*** Stored data ***

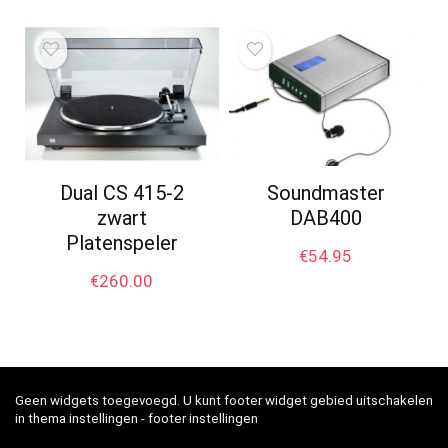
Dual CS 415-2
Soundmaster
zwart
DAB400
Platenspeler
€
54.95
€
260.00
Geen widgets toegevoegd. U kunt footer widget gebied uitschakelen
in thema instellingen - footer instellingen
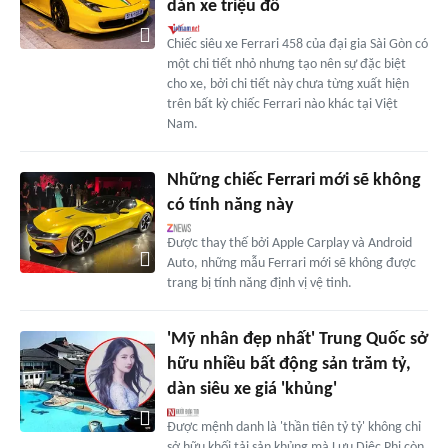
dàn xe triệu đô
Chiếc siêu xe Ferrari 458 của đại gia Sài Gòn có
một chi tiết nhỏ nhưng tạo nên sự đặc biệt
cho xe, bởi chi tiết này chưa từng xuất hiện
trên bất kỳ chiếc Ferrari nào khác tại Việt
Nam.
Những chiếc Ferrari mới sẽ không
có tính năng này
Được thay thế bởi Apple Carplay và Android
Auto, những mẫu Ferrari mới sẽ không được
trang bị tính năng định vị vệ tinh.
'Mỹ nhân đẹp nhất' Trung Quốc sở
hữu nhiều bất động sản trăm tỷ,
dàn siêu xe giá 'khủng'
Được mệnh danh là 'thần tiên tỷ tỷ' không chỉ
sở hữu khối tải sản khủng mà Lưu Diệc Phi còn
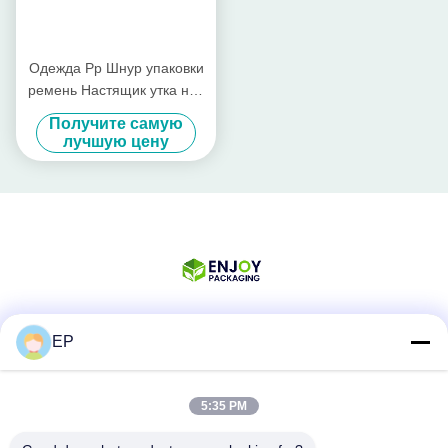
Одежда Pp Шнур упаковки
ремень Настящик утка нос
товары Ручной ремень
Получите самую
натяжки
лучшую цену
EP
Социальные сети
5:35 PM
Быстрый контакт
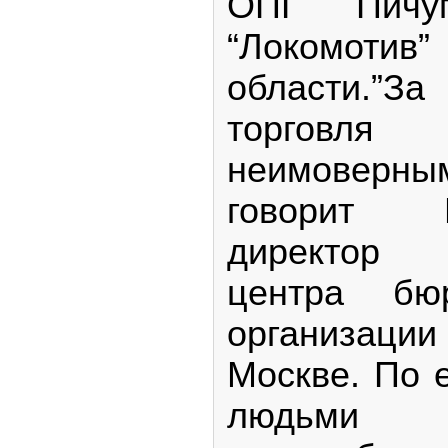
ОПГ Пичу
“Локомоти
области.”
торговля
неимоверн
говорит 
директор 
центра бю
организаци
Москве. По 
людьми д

*** End of Stored data ***
*** Stored data ***

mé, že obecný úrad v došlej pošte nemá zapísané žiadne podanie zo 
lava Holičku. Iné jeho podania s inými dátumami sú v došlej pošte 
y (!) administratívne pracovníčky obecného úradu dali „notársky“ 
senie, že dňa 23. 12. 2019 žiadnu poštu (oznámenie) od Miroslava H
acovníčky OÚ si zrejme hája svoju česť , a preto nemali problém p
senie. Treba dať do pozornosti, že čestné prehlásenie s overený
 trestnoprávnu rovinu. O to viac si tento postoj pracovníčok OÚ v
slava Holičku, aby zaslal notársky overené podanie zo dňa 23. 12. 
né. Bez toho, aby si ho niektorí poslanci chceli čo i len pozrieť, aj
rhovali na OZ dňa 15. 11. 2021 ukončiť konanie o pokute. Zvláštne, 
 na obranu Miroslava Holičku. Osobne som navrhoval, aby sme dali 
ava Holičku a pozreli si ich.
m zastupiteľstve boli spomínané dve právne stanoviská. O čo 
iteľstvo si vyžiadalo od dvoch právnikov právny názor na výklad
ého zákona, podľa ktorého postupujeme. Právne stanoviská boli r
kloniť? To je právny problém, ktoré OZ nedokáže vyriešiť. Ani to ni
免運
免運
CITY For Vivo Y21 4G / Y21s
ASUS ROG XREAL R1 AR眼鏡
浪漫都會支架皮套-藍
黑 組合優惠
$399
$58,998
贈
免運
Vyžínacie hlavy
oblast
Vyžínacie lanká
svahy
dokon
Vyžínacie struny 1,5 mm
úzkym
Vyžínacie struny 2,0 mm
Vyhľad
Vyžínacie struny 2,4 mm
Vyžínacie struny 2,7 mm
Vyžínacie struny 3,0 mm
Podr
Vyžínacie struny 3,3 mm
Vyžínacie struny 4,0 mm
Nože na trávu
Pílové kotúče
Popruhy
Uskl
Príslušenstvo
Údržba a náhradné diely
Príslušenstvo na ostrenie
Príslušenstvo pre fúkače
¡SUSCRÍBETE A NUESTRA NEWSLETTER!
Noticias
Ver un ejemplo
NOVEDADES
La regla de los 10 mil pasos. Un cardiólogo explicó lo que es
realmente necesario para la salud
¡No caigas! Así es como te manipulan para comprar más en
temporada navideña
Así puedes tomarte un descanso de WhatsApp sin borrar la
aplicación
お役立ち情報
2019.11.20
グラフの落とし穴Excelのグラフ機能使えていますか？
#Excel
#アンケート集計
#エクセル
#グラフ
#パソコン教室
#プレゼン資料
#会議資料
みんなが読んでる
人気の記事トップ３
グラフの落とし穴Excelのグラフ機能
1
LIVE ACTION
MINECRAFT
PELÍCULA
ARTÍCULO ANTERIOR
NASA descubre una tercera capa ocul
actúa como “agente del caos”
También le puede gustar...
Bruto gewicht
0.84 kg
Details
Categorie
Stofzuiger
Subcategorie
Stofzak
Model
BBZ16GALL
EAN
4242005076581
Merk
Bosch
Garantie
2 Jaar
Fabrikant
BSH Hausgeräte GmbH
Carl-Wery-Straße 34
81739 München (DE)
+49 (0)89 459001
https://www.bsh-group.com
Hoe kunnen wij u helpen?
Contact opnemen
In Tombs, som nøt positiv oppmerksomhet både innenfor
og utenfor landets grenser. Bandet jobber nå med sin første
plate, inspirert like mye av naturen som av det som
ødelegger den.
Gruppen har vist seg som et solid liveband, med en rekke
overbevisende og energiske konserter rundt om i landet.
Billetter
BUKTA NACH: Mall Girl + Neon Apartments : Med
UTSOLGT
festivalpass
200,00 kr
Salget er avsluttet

*** End of Stored data ***

The task — Read the entries and select each line where the word "para" is found.

Solution below —
realmente necesario para la salud
¡No caigas! Así es como te manipulan para comprar más en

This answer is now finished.